La médecine mésopotamienne est difficilement dissociable des pratiques curatives relevant de la magie et de l'exorcisme, qui étaient toutes imbriquées. Pour les Mésopotamiens, la maladie est une malédiction envoyée par les dieux. Maîtres de tous les humains, ceux-ci, lorsqu'ils sont insatisfaits par le comportement de certains d'entre eux, les punissent en envoyant des « démons » qui les rendent malades, à moins qu'ils ne se chargent eux-mêmes de la tâche. Guérir un malade peut donc requérir des pratiques comme la magie et la médecine empirique, qui à nos yeux sont différentes, mais qui sont vues comme complémentaires. De longs textes techniques listent des diagnotics et des remèdes. Ils s'appliquent à de multiples domaines : gynécologie , ophtalmologie , odontologie , massages, problèmes respiratoires, jusqu'à des cas psychiatriques . On dispose aussi d'une longue liste de recettes pharmacologiques [ 149 ] .

Arts visuels

L'art des sceaux

La glyptique est pour ce qui concerne la Mésopotamie l'art figurant sur les sceaux (cachets), puis les sceaux-cylindres (à partir de la période d'Uruk ), généralement taillés dans de la pierre, qui comprend de nombreuses indications sur l'univers mental des anciens Mésopotamiens. Les sceaux existent dès le Néolithique tardif, servant pour l'authentification de transactions ou de scellements de magasins ou de jarres, puis ils deviennent de plus en plus importants avec le développement des institutions, des opérations économiques, et des actes juridiques écrits : son application sur un support d'argile est donc une sorte de signature . Ces sceaux servent donc à identifier une personne, et ont sans doute également une fonction magique, puisqu'ils peuvent être portés comme des amulettes. Aux images sont souvent associées des inscriptions permettant d'identifier leur possesseur, qui prennent parfois la forme de prières assez longues. La thématique des représentations est généralement religieuse : au III e  millénaire av. J.‑C. ils représentent souvent des banquets et autres rituels religieux, aussi des scènes mythologiques, puis dans les derniers siècles de ce millénaire apparaissent les scènes dites de présentation, représentant un personnage humain (le détenteur du sceau ou un roi) emmené par une divinité protectrice devant un dieu de rang supérieur (parfois un roi divinisé) ; par la suite les scènes mythologiques (notamment des combats de héros et d'animaux mythiques) et rituelles (notamment des offrandes devant des autels) restent courantes. Dans la seconde moitié dè I er  millénaire av. J.‑C. les sceaux-cachets redeviennent la forme dominante [ 150 ] .

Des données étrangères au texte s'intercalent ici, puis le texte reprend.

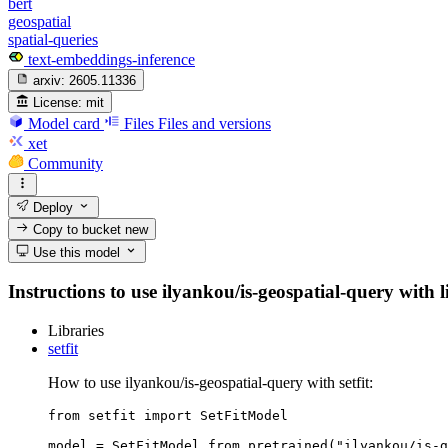
bert
geospatial
spatial-queries
text-embeddings-inference
arxiv:
2605.11336
License:
mit
Model card
Files
Files and versions
xet
Community
Deploy
Copy to bucket
new
Use this model
Instructions to use ilyankou/is-geospatial-query with l
Libraries
setfit
How to use ilyankou/is-geospatial-query with setfit:
from setfit import SetFitModel

model = SetFitModel.from_pretrained("ilyankou/is-g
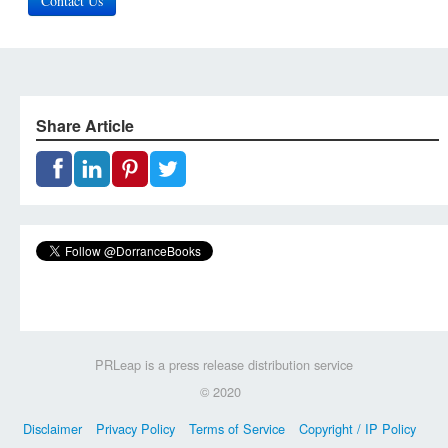
Contact Us
Share Article
PRLeap is a press release distribution service
© 2020
Disclaimer
Privacy Policy
Terms of Service
Copyright / IP Policy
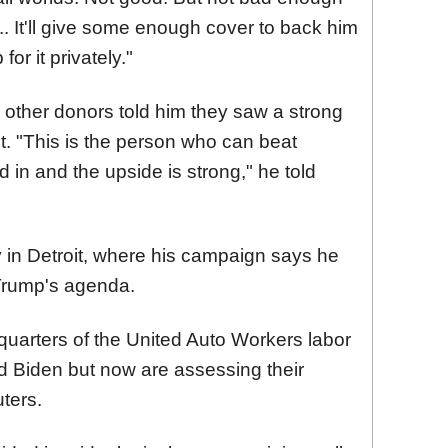
. It'll give some enough cover to back him
for it privately."
 other donors told him they saw a strong
. "This is the person who can beat
in and the upside is strong," he told
ay in Detroit, where his campaign says he
 Trump's agenda.
quarters of the United Auto Workers labor
 Biden but now are assessing their
ters.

Figurines et plaques en terre cuite

Sculpture sur pierre

La sculpture sur pierre est développée dès le Néolithique. La culture de Samarra (v. 6200-5700 av. J.-C.) a ainsi vu la réalisation de statuettes en albâtre rappelant celles modelées dans de l'argile à la même période. La période d'Uruk finale (v. 3200-3000 av. J.-C.) voit le développement d'une statuaire, servant pour représenter le pouvoir politique (le « roi-prêtre »), et une première forme de narration sur bas-reliefs apparaît sur le vase d'Uruk , représentant sur plusieurs registres une procession d'offrandes tournées vers une divinité (sans doute la déesse Inanna ) [ 151 ] .

Durant la période des dynasties archaïques au III e  millénaire av. J.‑C. la statuaire en albâtre représentant des personnages en position de prière se répand, et elle est très bien documentée grâce aux trouvailles effectuées sur les sites de la vallée de la Diyala [ 152 ]  : ces objets, déposés dans des temples auprès des divinités, permettent de faire en sorte que les suppliques leur soient adressé en permanence, puisqu'on considérait qu'une statue recelait une parcelle de la personne qu'elle représentait. Des stèles perforées sculptées, représentant aussi des scènes pieuses, sont une autre forme d'art votif caractéristique de la période [ 153 ] . Durant la même période l'art narratif se développe, et on commence à y associer des inscriptions, profitant du développement de l'écriture (ce qui permettait de transmettre le sens de l'image à la postérité, et aussi de s'adresser aux dieux), comme dans la stèle des vautours d' E-anatum de Lagash (v. 2400 av. J.-C.) célébrant une victoire militaire sur plusieurs registres [ 154 ] .

De la période d'Akkad (v. 2340-2190 av. J.-C.) date l'une des plus remarquables stèles sculptées de la Mésopotamie, la stèle de victoire de Naram-Sîn , commémorant une victoire de ce souverain, dans une région montagneuse, composition marquée par la verticalité, dominée par un souverain qui a acquis un statut divin [ 155 ] . La statuaire de la période néo-sumérienne (v. 2150-2000 av. J.-C.) est surtout connue par les nombreuses statues en diorite représentant le roi Gudea de Lagash, commémorant ses actes pieux, notamment la restauration du temple du dieu Ningirsu [ 156 ] .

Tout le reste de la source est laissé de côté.